_DATA SECTION_
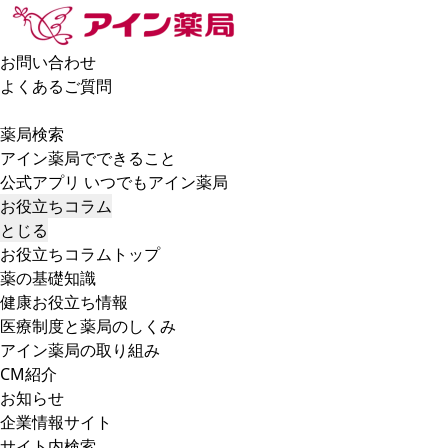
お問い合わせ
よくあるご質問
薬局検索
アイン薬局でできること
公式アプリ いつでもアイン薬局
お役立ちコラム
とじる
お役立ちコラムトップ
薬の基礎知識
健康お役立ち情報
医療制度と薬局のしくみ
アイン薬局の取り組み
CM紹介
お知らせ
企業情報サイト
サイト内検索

--

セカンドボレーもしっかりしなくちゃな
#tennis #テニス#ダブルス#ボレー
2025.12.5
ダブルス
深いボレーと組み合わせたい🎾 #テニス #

_REQUIREMENT_
Above is a listing; print exactly its lines from the one with "セカンドボレーもしっかりしなくちゃな" through the one with "深いボレーと組み合わせたい🎾 #テニス #", and no other lines.

_EXERCISE OUTPUT_
セカンドボレーもしっかりしなくちゃな
#tennis #テニス#ダブルス#ボレー
2025.12.5
ダブルス
深いボレーと組み合わせたい🎾 #テニス #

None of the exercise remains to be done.